(Assignment): Set down word for word each line from the one containing "it. Return masks as SVG." through the end of the records, both included. Do not copy any pictures.
(Records begins)
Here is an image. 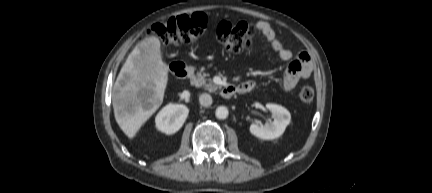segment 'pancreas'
<instances>
[{
	"label": "pancreas",
	"instance_id": "1",
	"mask_svg": "<svg viewBox=\"0 0 432 193\" xmlns=\"http://www.w3.org/2000/svg\"><path fill=\"white\" fill-rule=\"evenodd\" d=\"M192 83L196 87H203L205 90H208L210 92H215L218 89V86L215 85L211 79H205V74H202L200 72L197 73V75L193 78Z\"/></svg>",
	"mask_w": 432,
	"mask_h": 193
}]
</instances>
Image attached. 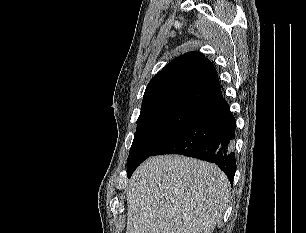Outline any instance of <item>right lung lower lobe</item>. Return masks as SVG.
<instances>
[{
  "instance_id": "1",
  "label": "right lung lower lobe",
  "mask_w": 306,
  "mask_h": 233,
  "mask_svg": "<svg viewBox=\"0 0 306 233\" xmlns=\"http://www.w3.org/2000/svg\"><path fill=\"white\" fill-rule=\"evenodd\" d=\"M235 126L229 105L221 97L204 107L152 155L181 154L215 163L232 183L236 171L232 152Z\"/></svg>"
}]
</instances>
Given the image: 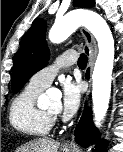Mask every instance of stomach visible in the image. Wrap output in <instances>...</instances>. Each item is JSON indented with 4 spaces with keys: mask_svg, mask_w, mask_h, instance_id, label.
Here are the masks:
<instances>
[{
    "mask_svg": "<svg viewBox=\"0 0 123 152\" xmlns=\"http://www.w3.org/2000/svg\"><path fill=\"white\" fill-rule=\"evenodd\" d=\"M62 152H71V151H70V149H68V148H63V149H62Z\"/></svg>",
    "mask_w": 123,
    "mask_h": 152,
    "instance_id": "0dacf381",
    "label": "stomach"
}]
</instances>
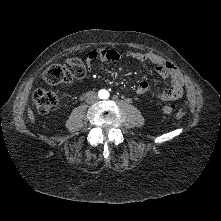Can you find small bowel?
I'll return each mask as SVG.
<instances>
[{
    "label": "small bowel",
    "instance_id": "c3829d8e",
    "mask_svg": "<svg viewBox=\"0 0 221 221\" xmlns=\"http://www.w3.org/2000/svg\"><path fill=\"white\" fill-rule=\"evenodd\" d=\"M123 55L139 62H150L154 65L156 72L170 82V87L162 89L158 93L161 100H176L183 95L184 79L177 67L164 58L150 52H137L126 50L123 54L114 49H94L87 55V65L90 69L94 61H119ZM149 90V84L145 81L139 83L136 93L145 95Z\"/></svg>",
    "mask_w": 221,
    "mask_h": 221
}]
</instances>
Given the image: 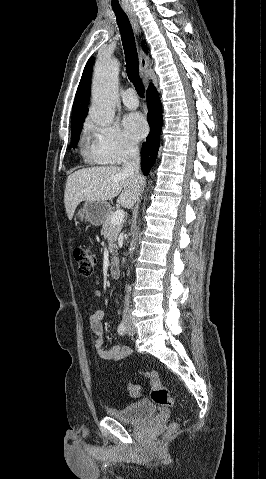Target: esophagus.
<instances>
[{
	"label": "esophagus",
	"instance_id": "34e87169",
	"mask_svg": "<svg viewBox=\"0 0 266 479\" xmlns=\"http://www.w3.org/2000/svg\"><path fill=\"white\" fill-rule=\"evenodd\" d=\"M127 14L129 15L130 17V20H131V23L133 25V28L135 30L136 33L139 32V25H138V20H137V17L134 13L133 10L131 9H127L126 10ZM139 62H140V72H141V76H142V79H143V82L145 83V85L147 86L148 83H149V79L148 77L144 74L145 70L148 69L149 67V60H148V57L147 55L143 52L142 49H140L139 51Z\"/></svg>",
	"mask_w": 266,
	"mask_h": 479
}]
</instances>
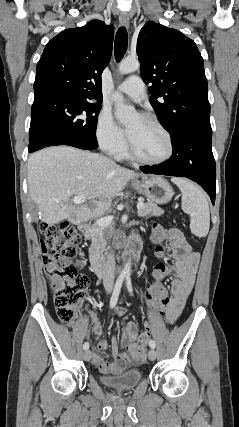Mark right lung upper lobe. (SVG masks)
Returning a JSON list of instances; mask_svg holds the SVG:
<instances>
[{"label": "right lung upper lobe", "mask_w": 239, "mask_h": 427, "mask_svg": "<svg viewBox=\"0 0 239 427\" xmlns=\"http://www.w3.org/2000/svg\"><path fill=\"white\" fill-rule=\"evenodd\" d=\"M114 28L93 20L51 39L36 67L34 99L69 97L102 101L101 74L109 63Z\"/></svg>", "instance_id": "1"}]
</instances>
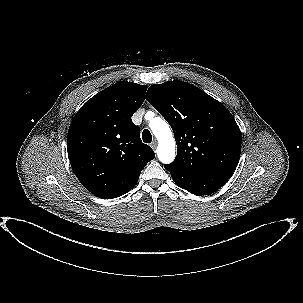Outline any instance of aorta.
Returning <instances> with one entry per match:
<instances>
[{
    "label": "aorta",
    "mask_w": 303,
    "mask_h": 303,
    "mask_svg": "<svg viewBox=\"0 0 303 303\" xmlns=\"http://www.w3.org/2000/svg\"><path fill=\"white\" fill-rule=\"evenodd\" d=\"M149 126L159 142L157 147V155L159 160L164 164L173 162L176 154L175 140L169 125L166 121L157 117L150 121Z\"/></svg>",
    "instance_id": "aorta-1"
}]
</instances>
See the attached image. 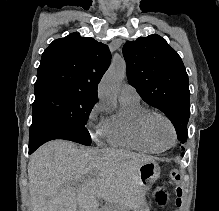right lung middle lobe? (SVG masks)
<instances>
[{
	"instance_id": "right-lung-middle-lobe-1",
	"label": "right lung middle lobe",
	"mask_w": 219,
	"mask_h": 211,
	"mask_svg": "<svg viewBox=\"0 0 219 211\" xmlns=\"http://www.w3.org/2000/svg\"><path fill=\"white\" fill-rule=\"evenodd\" d=\"M97 99L63 90H46L35 93L32 105L33 121L37 125H51L74 131L81 135L84 145L91 144L85 127Z\"/></svg>"
}]
</instances>
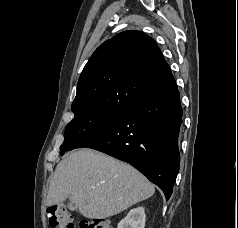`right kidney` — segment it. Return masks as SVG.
<instances>
[{"label":"right kidney","instance_id":"1","mask_svg":"<svg viewBox=\"0 0 238 228\" xmlns=\"http://www.w3.org/2000/svg\"><path fill=\"white\" fill-rule=\"evenodd\" d=\"M145 218L143 207L134 208L118 223L117 228H145Z\"/></svg>","mask_w":238,"mask_h":228}]
</instances>
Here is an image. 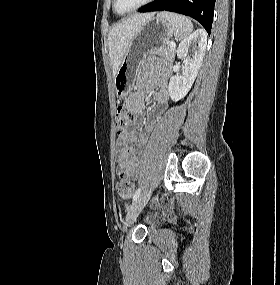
(Records ends)
(Exercise result):
`right kidney` — segment it. Return masks as SVG.
<instances>
[{"label":"right kidney","instance_id":"1","mask_svg":"<svg viewBox=\"0 0 238 228\" xmlns=\"http://www.w3.org/2000/svg\"><path fill=\"white\" fill-rule=\"evenodd\" d=\"M145 218L143 207L134 208L118 223L117 228H145Z\"/></svg>","mask_w":238,"mask_h":228}]
</instances>
Here is an image. 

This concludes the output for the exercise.